→ **Records shown**
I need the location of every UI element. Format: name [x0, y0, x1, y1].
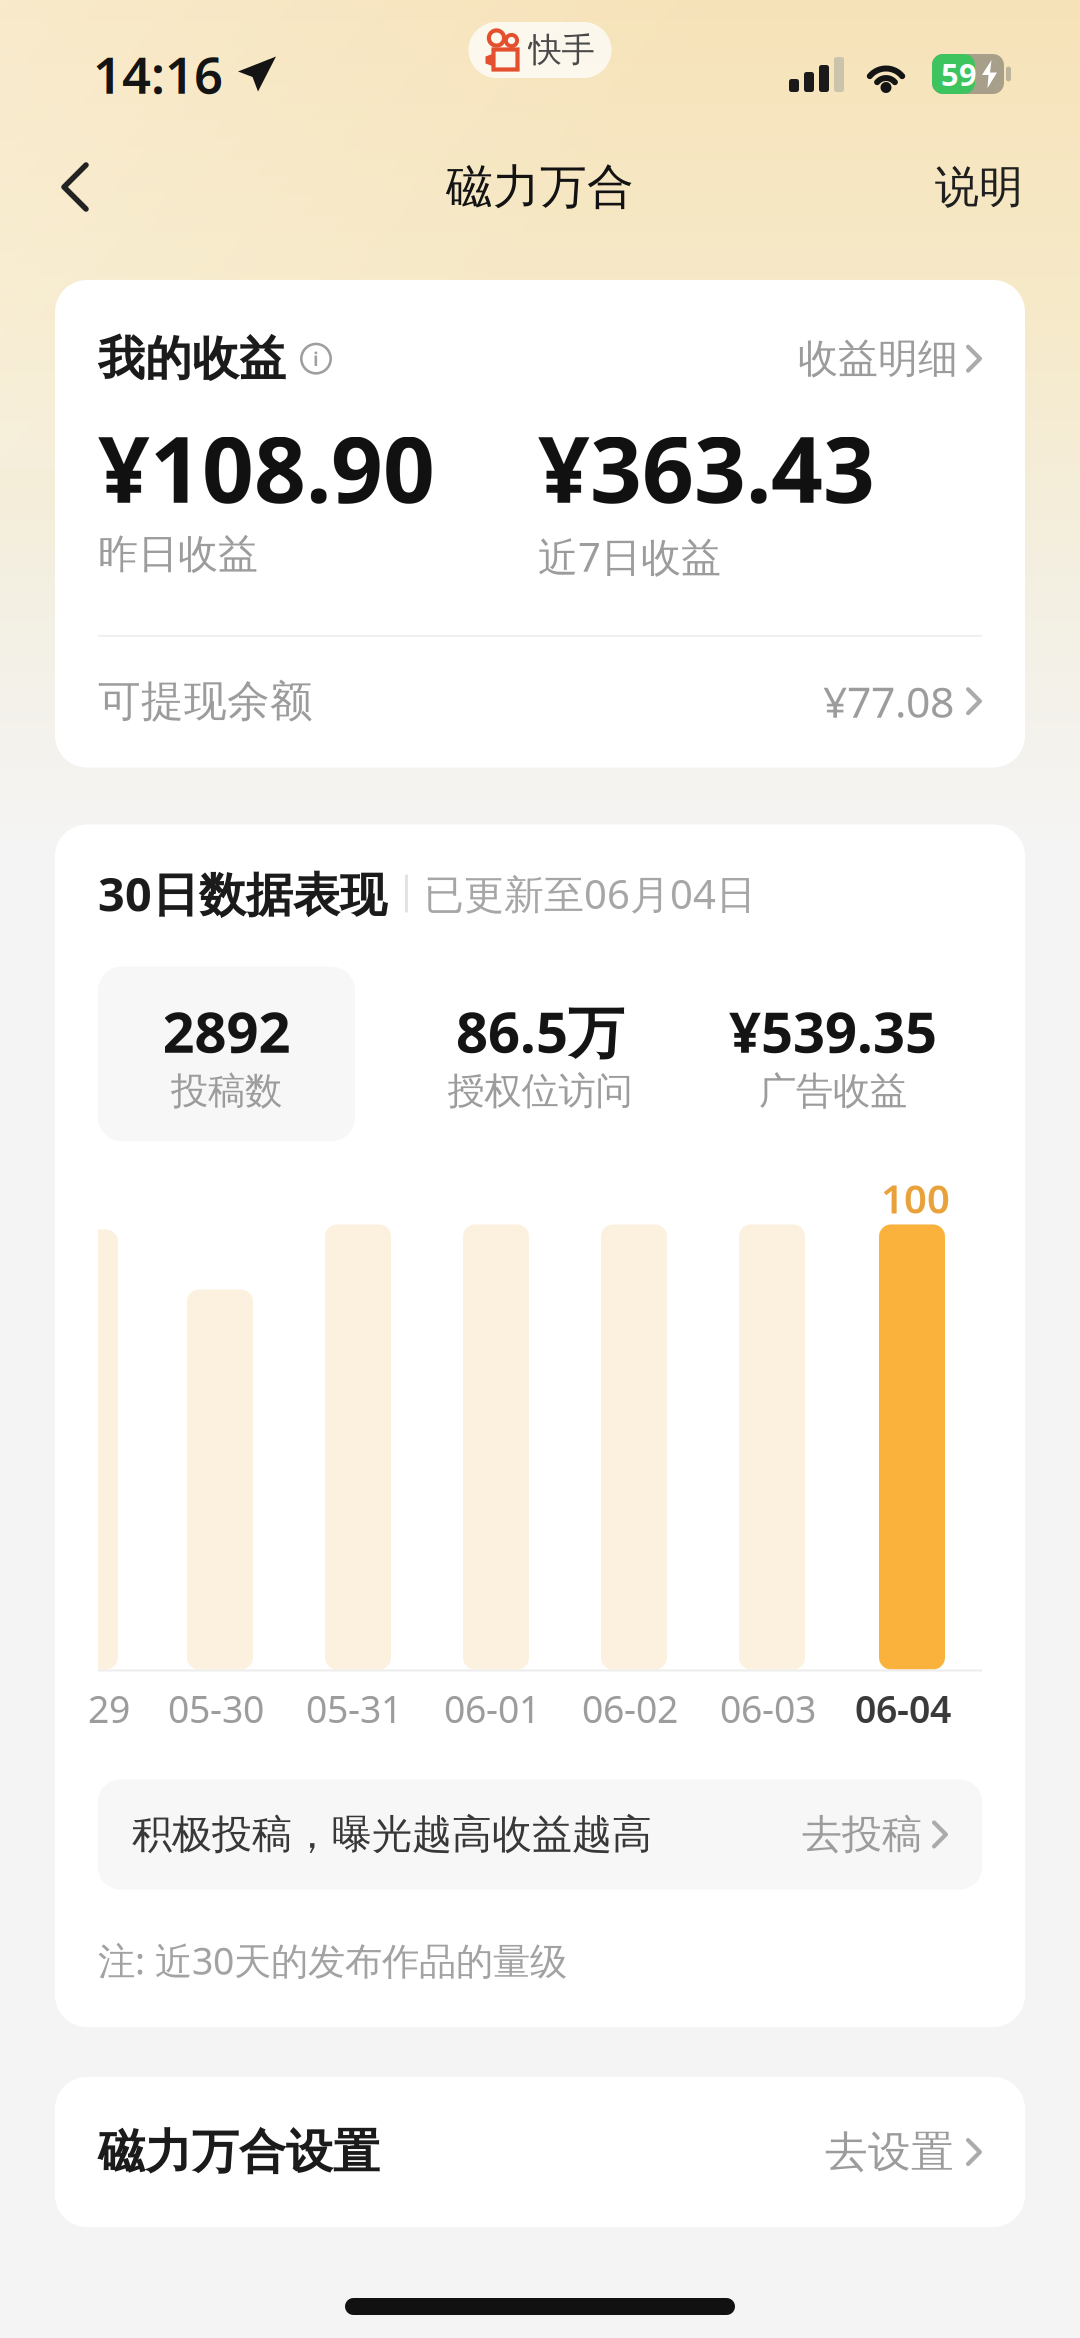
staticText: 14:16	[93, 40, 223, 108]
button[interactable]: 返回	[0, 145, 92, 229]
staticText: 投稿数	[171, 1068, 282, 1114]
staticText: 59	[941, 54, 977, 94]
staticText: 已更新至06月04日	[424, 867, 756, 920]
button[interactable]: 可提现余额	[98, 637, 982, 768]
staticText: 去设置	[825, 2126, 954, 2178]
staticText: 积极投稿，曝光越高收益越高	[132, 1810, 652, 1859]
staticText: 快手	[528, 30, 594, 70]
staticText: 收益明细	[798, 334, 958, 383]
staticText: 昨日收益	[98, 530, 258, 579]
staticText: 2892	[162, 994, 290, 1068]
staticText: ¥539.35	[729, 994, 937, 1068]
staticText: 05-30	[168, 1684, 264, 1733]
staticText: 30日数据表现	[98, 862, 387, 924]
button[interactable]: 说明	[935, 160, 1080, 214]
staticText: ¥77.08	[823, 673, 954, 730]
staticText: 近7日收益	[538, 530, 721, 583]
button[interactable]: 积极投稿，曝光越高收益越高	[98, 1780, 982, 1890]
button[interactable]: 收益明细	[798, 334, 982, 383]
staticText: ¥363.43	[538, 407, 875, 528]
staticText: 可提现余额	[98, 675, 313, 727]
staticText: 86.5万	[456, 994, 624, 1068]
staticText: 29	[88, 1684, 130, 1733]
staticText: 06-03	[720, 1684, 816, 1733]
staticText: 广告收益	[759, 1068, 907, 1114]
staticText: 授权位访问	[448, 1068, 632, 1114]
staticText: 我的收益	[98, 330, 286, 387]
staticText: ¥108.90	[98, 407, 435, 528]
button[interactable]: 磁力万合设置	[55, 2077, 1025, 2227]
staticText: i	[313, 345, 319, 372]
staticText: 100	[881, 1171, 950, 1224]
button[interactable]: 86.5万	[415, 966, 665, 1142]
staticText: 06-02	[582, 1684, 678, 1733]
staticText: 注: 近30天的发布作品的量级	[98, 1936, 567, 1985]
button[interactable]: 2892	[98, 966, 355, 1142]
staticText: 05-31	[306, 1684, 402, 1733]
button[interactable]: ¥539.35	[708, 966, 958, 1142]
staticText: 磁力万合	[446, 158, 634, 216]
staticText: 磁力万合设置	[98, 2123, 380, 2181]
staticText: 说明	[935, 160, 1023, 214]
staticText: 去投稿	[802, 1810, 922, 1859]
staticText: 06-01	[444, 1684, 540, 1733]
staticText: 06-04	[855, 1684, 951, 1733]
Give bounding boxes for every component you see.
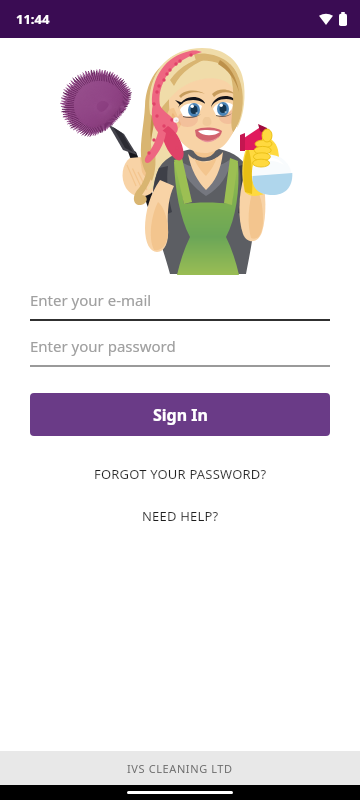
other: Battery [339, 12, 347, 26]
button[interactable]: NEED HELP? [0, 503, 360, 529]
button[interactable]: Enter your e-mail [30, 288, 330, 321]
staticText: Sign In [153, 404, 208, 426]
button[interactable]: Enter your password [30, 334, 330, 367]
staticText: Enter your e-mail [30, 290, 152, 310]
other: Wi-Fi [319, 13, 333, 25]
staticText: NEED HELP? [142, 507, 219, 525]
staticText: 11:44 [16, 10, 50, 28]
button[interactable]: FORGOT YOUR PASSWORD? [0, 461, 360, 487]
staticText: IVS CLEANING LTD [127, 761, 233, 776]
staticText: Enter your password [30, 336, 176, 356]
button[interactable]: Sign In [30, 393, 330, 436]
staticText: FORGOT YOUR PASSWORD? [94, 465, 267, 483]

→ **Activity**
Output nothing but the records above, word for word, with the pictures removed.

→ **Reply**
I need the location of every UI element. Format: name [x0, y0, x1, y1].
staticText: 14:16	[93, 40, 223, 108]
button[interactable]: 返回	[0, 145, 92, 229]
staticText: 投稿数	[171, 1068, 282, 1114]
staticText: 59	[941, 54, 977, 94]
staticText: 已更新至06月04日	[424, 867, 756, 920]
button[interactable]: 可提现余额	[98, 637, 982, 768]
staticText: 去设置	[825, 2126, 954, 2178]
staticText: 积极投稿，曝光越高收益越高	[132, 1810, 652, 1859]
staticText: 快手	[528, 30, 594, 70]
staticText: 收益明细	[798, 334, 958, 383]
staticText: 昨日收益	[98, 530, 258, 579]
staticText: 2892	[162, 994, 290, 1068]
staticText: ¥539.35	[729, 994, 937, 1068]
staticText: 05-30	[168, 1684, 264, 1733]
staticText: 30日数据表现	[98, 862, 387, 924]
button[interactable]: 说明	[935, 160, 1080, 214]
staticText: ¥77.08	[823, 673, 954, 730]
staticText: 近7日收益	[538, 530, 721, 583]
button[interactable]: 积极投稿，曝光越高收益越高	[98, 1780, 982, 1890]
button[interactable]: 收益明细	[798, 334, 982, 383]
staticText: ¥363.43	[538, 407, 875, 528]
staticText: 可提现余额	[98, 675, 313, 727]
staticText: 86.5万	[456, 994, 624, 1068]
staticText: 29	[88, 1684, 130, 1733]
staticText: 06-03	[720, 1684, 816, 1733]
staticText: 广告收益	[759, 1068, 907, 1114]
staticText: 授权位访问	[448, 1068, 632, 1114]
staticText: 我的收益	[98, 330, 286, 387]
staticText: ¥108.90	[98, 407, 435, 528]
button[interactable]: 磁力万合设置	[55, 2077, 1025, 2227]
staticText: i	[313, 345, 319, 372]
staticText: 100	[881, 1171, 950, 1224]
button[interactable]: 86.5万	[415, 966, 665, 1142]
staticText: 06-02	[582, 1684, 678, 1733]
staticText: 注: 近30天的发布作品的量级	[98, 1936, 567, 1985]
button[interactable]: 2892	[98, 966, 355, 1142]
staticText: 05-31	[306, 1684, 402, 1733]
button[interactable]: ¥539.35	[708, 966, 958, 1142]
staticText: 磁力万合	[446, 158, 634, 216]
staticText: 磁力万合设置	[98, 2123, 380, 2181]
staticText: 说明	[935, 160, 1023, 214]
staticText: 去投稿	[802, 1810, 922, 1859]
staticText: 06-01	[444, 1684, 540, 1733]
staticText: 06-04	[855, 1684, 951, 1733]
Give bounding boxes for every component you see.
other: Battery [339, 12, 347, 26]
button[interactable]: NEED HELP? [0, 503, 360, 529]
button[interactable]: Enter your e-mail [30, 288, 330, 321]
staticText: Sign In [153, 404, 208, 426]
button[interactable]: Enter your password [30, 334, 330, 367]
staticText: Enter your e-mail [30, 290, 152, 310]
other: Wi-Fi [319, 13, 333, 25]
staticText: NEED HELP? [142, 507, 219, 525]
staticText: 11:44 [16, 10, 50, 28]
button[interactable]: FORGOT YOUR PASSWORD? [0, 461, 360, 487]
staticText: IVS CLEANING LTD [127, 761, 233, 776]
staticText: Enter your password [30, 336, 176, 356]
button[interactable]: Sign In [30, 393, 330, 436]
staticText: FORGOT YOUR PASSWORD? [94, 465, 267, 483]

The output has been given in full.